Greek Helen came to see me after lunch. Her husband David is having some atrial fibrillation. He is in hospital in Thessaloniki (where he works). This has happened once before. Helen will fly out tomorrow.

Long rows of garter stitch are ideal rugby knitting. I made some progress on the Dathan hap. Joni, thank you very much indeed for your advice about how to determine the width of the next stripe. I shall follow it, and it solves pretty well that whole problem. I will reserve the possibility, however, of introducing a passage of two or three two-row stripes together.

The replacement copy of Weston’s “Traditional Sweater Book” has turned up, fresher and cleaner than my old one. That, too, turned up this morning (predictably) while I was getting my Italian textbooks in order. I must have had it out much more recently than I remembered. There are two community libraries near here where one takes books one fancies and leaves behind ones one doesn’t. I’ll contribute the superfluous copy to one of those. I’ll keep old faithful, I think.

My tutor emphasised this morning (as she often does) the importance of listening to spoken Italian. I must make a real effort to get in there and sit down in front of the television and switch on Inspector Montalbano. And knit.

Reading

I’ve finished “Olive, Again”. I don’t think it’s quite as good as “Oliver Kitteridge”, but it’s pretty good. I don’t think Strout quite grasps what being in one’s 80’s feels like. There is a passage in which Olive (younger than I am) has fowled herself in bed (that hasn’t happened to me, yet). She leaps up and changes the sheets (would I be strong enough?) and has a shower (I’m seriously afraid of falling, and avoid showers).
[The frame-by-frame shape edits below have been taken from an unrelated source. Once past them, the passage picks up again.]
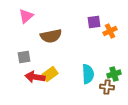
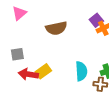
purple square: (94, 22) -> (96, 20), moved, turned -32
brown semicircle: (51, 36) -> (56, 28), moved

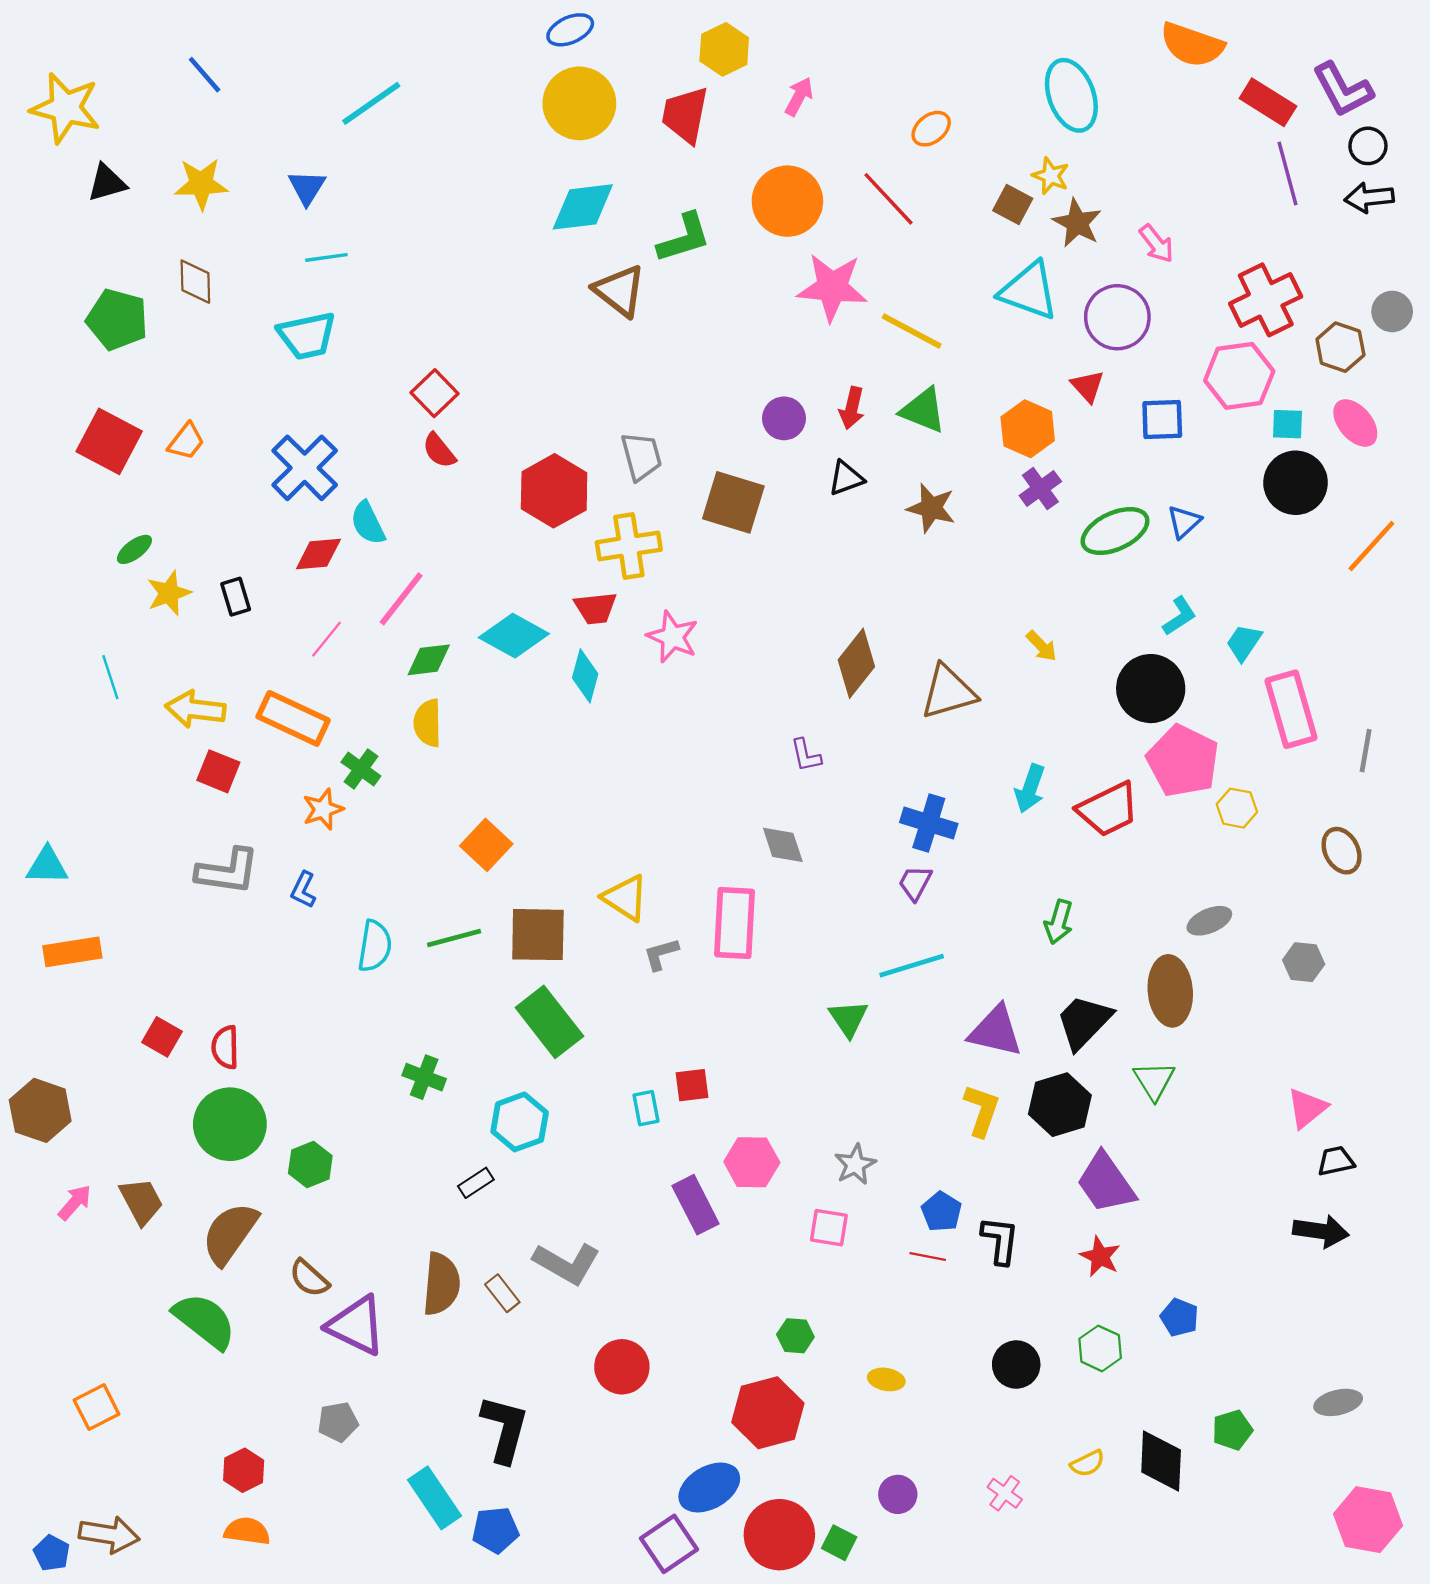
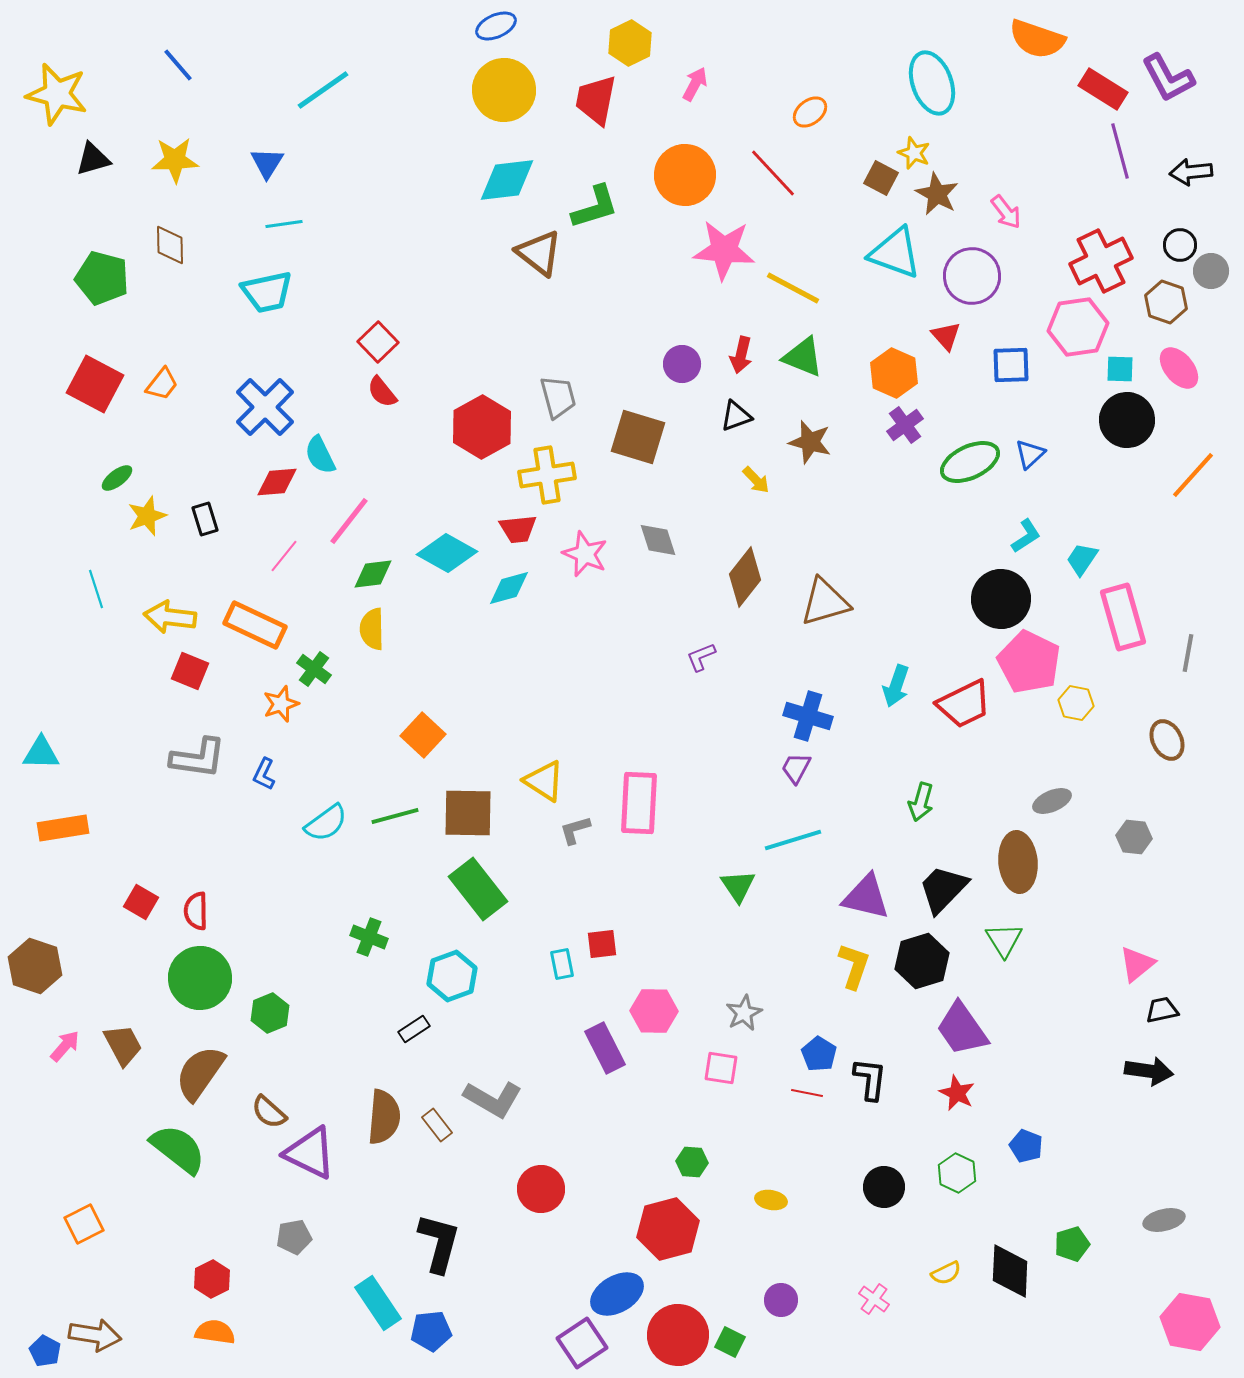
black circle: (1368, 146) -> (1180, 245), moved
yellow arrow: (1041, 646) -> (756, 480), moved
cyan diamond: (585, 676) -> (509, 588), turned 60
purple L-shape: (806, 755) -> (701, 657), turned 80
gray diamond: (783, 845) -> (658, 540), moved
cyan semicircle: (375, 946) -> (326, 823), turned 45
Shandy, I do agree about Lily Dale. I’m glad to hear that she is going to reappear, however. I wish we’d see something more of Dr Thorne and Miss Dunstable, even a sentence.

Friday, November 01, 2019


Very feeble tonight.

I haven’t had the usual notification from the agency that there is to be an Italian lesson tomorrow. The absence of one would be a pleasant surprise. I think there is more homework to be done, besides the story about Galileo. I must go to bed now: I’ll have to see what I can do in the morning. And much of the morning, anyway, will have to be devoted to cheering for South Africa (a) in the hopes of seeing England beaten and (b) for love of my new great-nephew-in-law Manaba, father of next April’s baby. Alexander says England will win.
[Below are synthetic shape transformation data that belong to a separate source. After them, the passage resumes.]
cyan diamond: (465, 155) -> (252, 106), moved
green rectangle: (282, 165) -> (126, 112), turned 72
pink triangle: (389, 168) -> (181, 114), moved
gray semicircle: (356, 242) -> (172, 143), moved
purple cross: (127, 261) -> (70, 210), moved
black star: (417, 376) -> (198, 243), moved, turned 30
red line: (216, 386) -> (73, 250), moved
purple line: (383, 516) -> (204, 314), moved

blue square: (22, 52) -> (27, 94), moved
I moved forward with the Dathan, and have reached 200 stitches. I am putting each colour into a cloth bag as I finish with it. But I don’t know if I will draw them out at random. I might spread them all out as before. I think choosing which width of stripe to do next is even more vexing than choosing which colour, because the choice is so limited.

Reading

“The Small House at Allington” was rather a disappointment, as you hint, Shandy. I felt several times that the old boy was padding it out. For the moment, I have gone on to “Olive, Again”. It’s grey, all right – full of old age and the fear of death.
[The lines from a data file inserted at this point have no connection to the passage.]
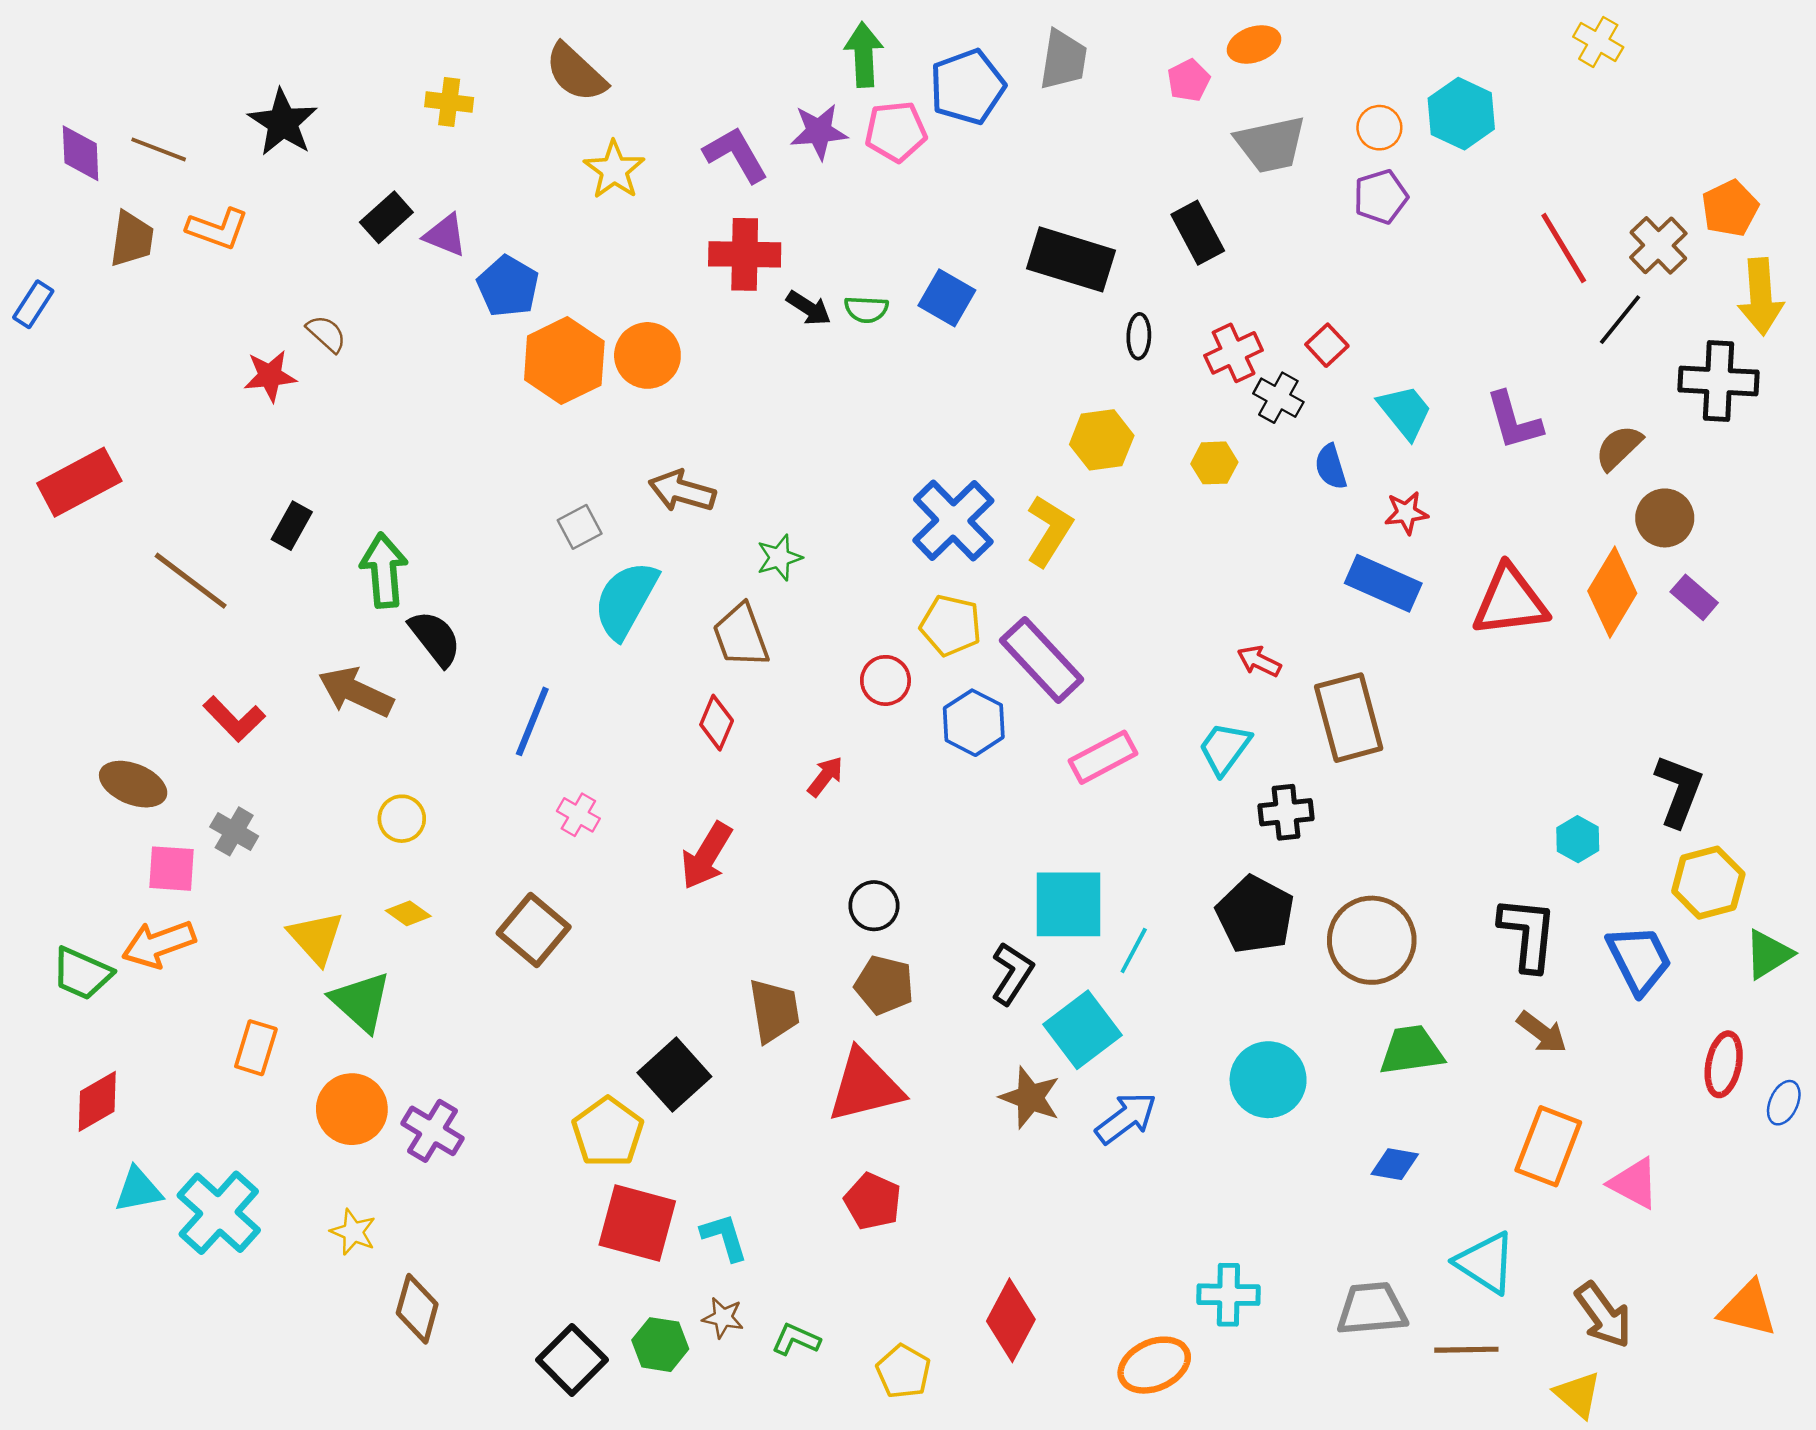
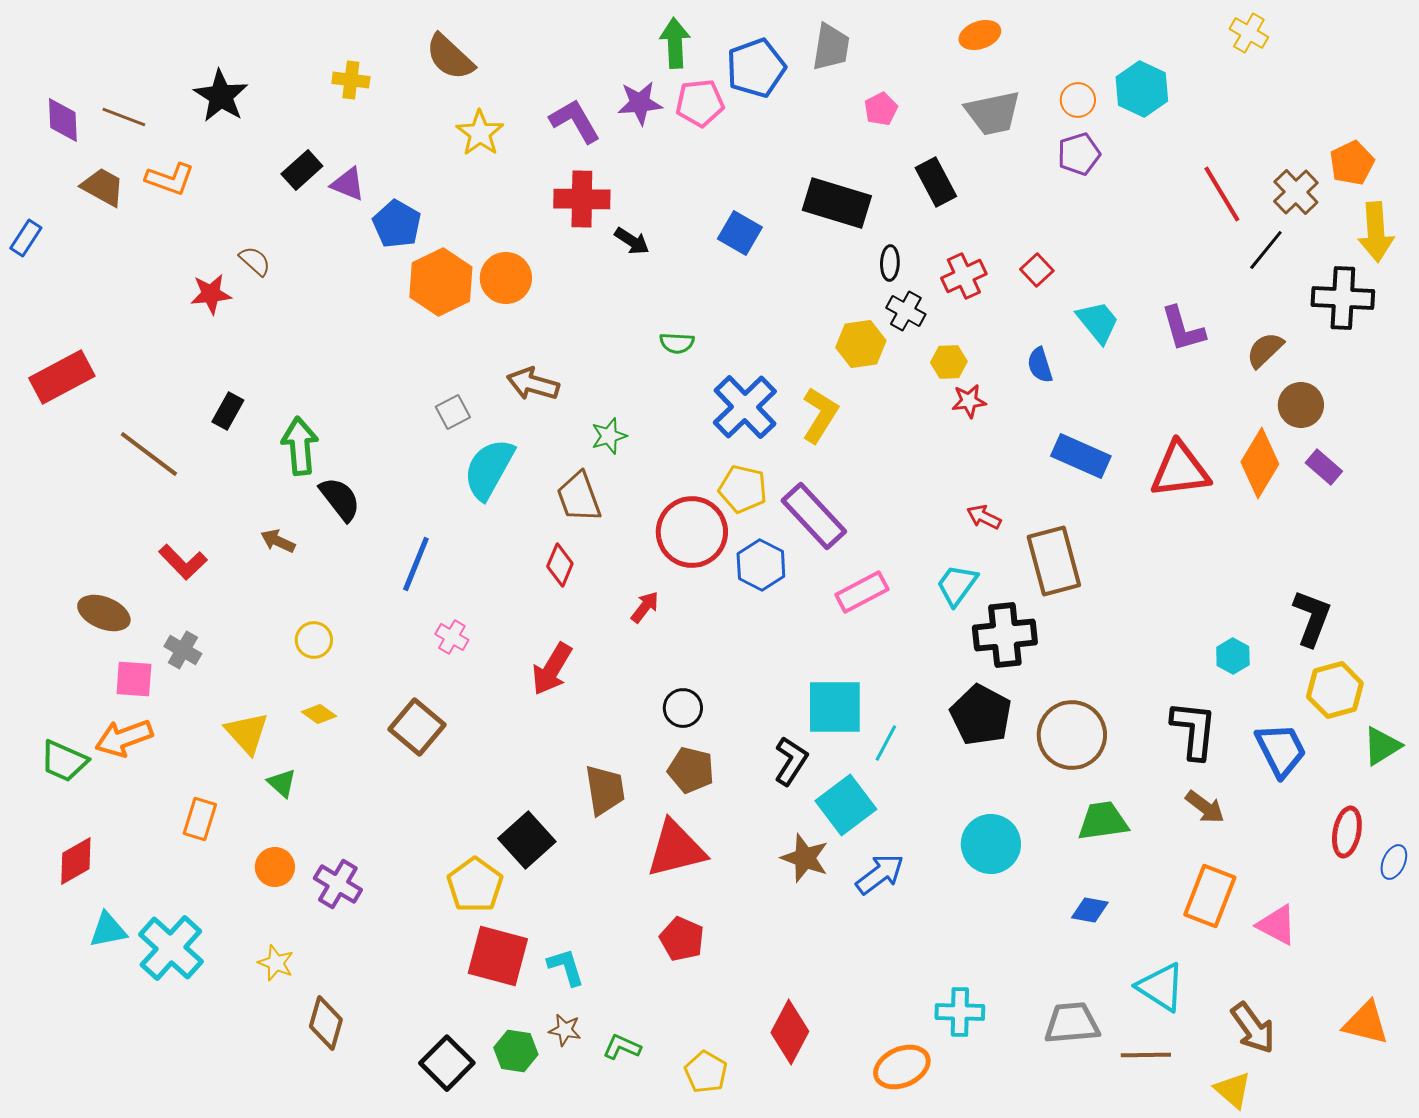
pink pentagon: (1189, 80) -> (881, 109), moved
brown trapezoid: (132, 239) -> (103, 187), turned -69
green semicircle: (866, 309) -> (677, 343), moved
black cross: (1278, 398) -> (906, 311), moved
red star: (1406, 513) -> (969, 401), moved
red circle: (885, 680) -> (692, 532), size x1.8
brown arrow: (356, 692) -> (278, 541), size x0.6
black cross: (1286, 812) -> (1005, 635), size x1.5
green triangle: (361, 1002) -> (282, 783), size x0.6
orange circle: (352, 1109) -> (275, 867), size x0.7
But how about this, from Trollope: There has been a distinctly dull dinner party at Lord De Guest’s. The vicar and his wife, Mr and Mrs Boyce, were there. They are insignificant characters – but a village needs a vicar.

“Uncommon good stewed beef,” he said, as he went home. “Why can’t we have our beef stewed like that?”

“Because we don’t pay our cook sixty pounds a year,” said Mrs Boyce.

“A woman with sixteen pounds can stew beef as well as a woman with 60,” said he; “she only wants looking after.”

Some things don’t change, and Trollope certainly has a good ear.